Pour la suite, comme l'a révélé têtu·, la Haute autorité de santé (HAS) a été saisie par le ministère de la Santé en vue d'élargir la vaccination aux hommes gays multipartenaires. Cette recommandation devrait être annoncée dans les prochains jours. En revanche, le nombre de vaccins disponibles n'est pas communiqué et des inquiétudes commencent à se faire entendre quant à l'état suffisant des stocks. "Alors que les États-Unis vaccinent déjà à tour de bras les populations à risque, le démarrage de la vaccination en Europe est, à nouveau, particulièrement lent", s'est plaint l'eurodéputé Pierre Karleskind dans un communiqué en réaction aux 109.090 doses de vaccins commandées par l'Autorité européenne de préparation et de réaction en cas d'urgence sanitaire (HERA).

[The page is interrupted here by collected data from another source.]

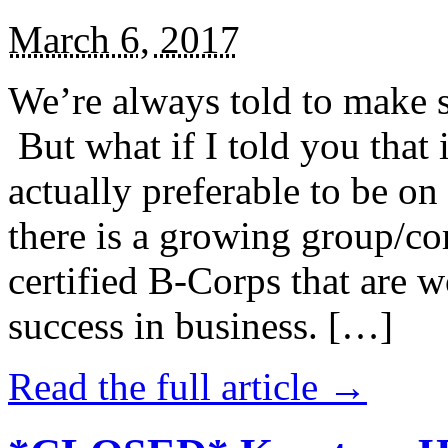
March 6, 2017
We’re always told to make st
But what if I told you that i
actually preferable to be on 
there is a growing group/c
certified B-Corps that are w
success in business. […]
Read the full article →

L'Autorité nationale de sécurité du médicament indique que la vaccination antivariolique a une efficacité de 85% pour la prévention du monkeypox, après un schéma vaccinal complet, c'est-à-dire deux doses à au moins 28 jours d'intervalle. "Une dose suffit si le patient a déjà été vacciné contre la variole dans le passé. En revanche, trois doses sont recommandées pour les patients immunodéprimés même s’ils ont été vaccinés contre la variole", précise à têtu· la DGS.
Comment se prémunir en attendant la protection vaccinale ? Certains gestes barrière s'imposent pour les populations exposées, au premier rang desquels la réduction (temporaire) du nombre de partenaires sexuels. Si le monkeypox n'est pas une IST à proprement parler, l'expérience montre que dans cette épidémie, l'essentiel des contaminations survient en effet lors de rapports sexuels.